Playing in the P2P Network: Investigating Anomalies in Avalanche's Transaction Gossip

Setting things up.

Why bother trying to attack a blockchain that's designed to be resilient when you could just pretend to be someone's grandchild? Well, in P2P (Peer-to-Peer) networks (a.k.a the wild-west of blockchain systems), gaining even a slight edge can result in massive profits.

That's why engineers working on a blockchain must pay attention to their P2P network.

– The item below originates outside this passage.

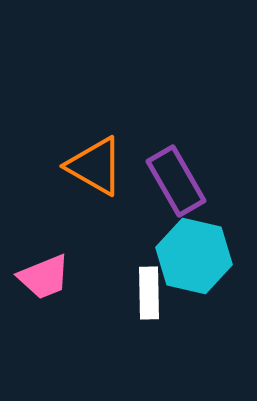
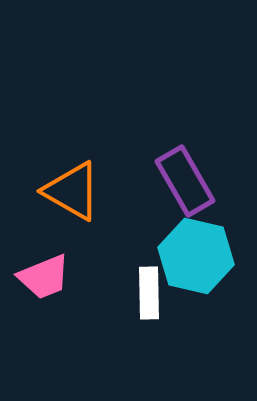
orange triangle: moved 23 px left, 25 px down
purple rectangle: moved 9 px right
cyan hexagon: moved 2 px right
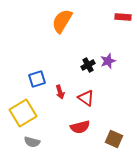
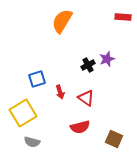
purple star: moved 1 px left, 2 px up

Despite looking cramped and chaotic to some, P2P network dashboards typically reflect a network steadily making progress, albeit occasionally observing packet loss during monsoon season (yes, I've gotten woken up over stuff like this).

Occasionally, a dashboard hints at something more interesting, like the game of cat-and-mouse revolving around transaction gossip and MEV.

On a recent summer day, one of our monitoring dashboards showed an imbalance between the inbound and outbound volume of "app" messages—those used in Avalanche's transaction gossip layer. We were receiving significantly more requests than we were sending, and the responses we were sending back were consuming a suspiciously large portion of validator bandwidth.

graph bandwidth messages

At first glance, it wasn't clear exactly what was happening. Maybe our metrics were off. Maybe there was a bug in the networking logic. But the imbalance held over time, and the asymmetry was too big to ignore. Something was wrong.

A quick detour: How Avalanche gossip works.

Avalanche spreads transactions through a hybrid push–pull gossip protocol over its P2P network.

Push gossip: Newly issued transactions are pushed to validators across the network, especially those with more stake.*

Pull gossip: A validator periodically sends a Bloom filter describing its mempool to another uniformly sampled validator, who compares it with their own and responds with any new transactions.

The "pull" math is simple and powerful. Every validator samples uniformly once per second, so each validator should receive about one Bloom filter request per second.

When it comes to the rate of receiving a request from a specific validator, it depends on the size of the validator set:

Fuji has ~100 validators, and Mainnet has ~1,000 validators.
Fuji nodes are expected to get a request from a specific node every ~2 minutes
On Mainnet, the expected rate is higher at ~17 minutes.

*Validators with more stake are prioritized because they're most likely to build the next block.

The unexpected behavior: It is always the C-Chain mempool.

On the Fuji Testnet, these metrics behaved exactly as expected.

Graph C-chain Messages Received Fuji

What we observed on Mainnet wasn't even close.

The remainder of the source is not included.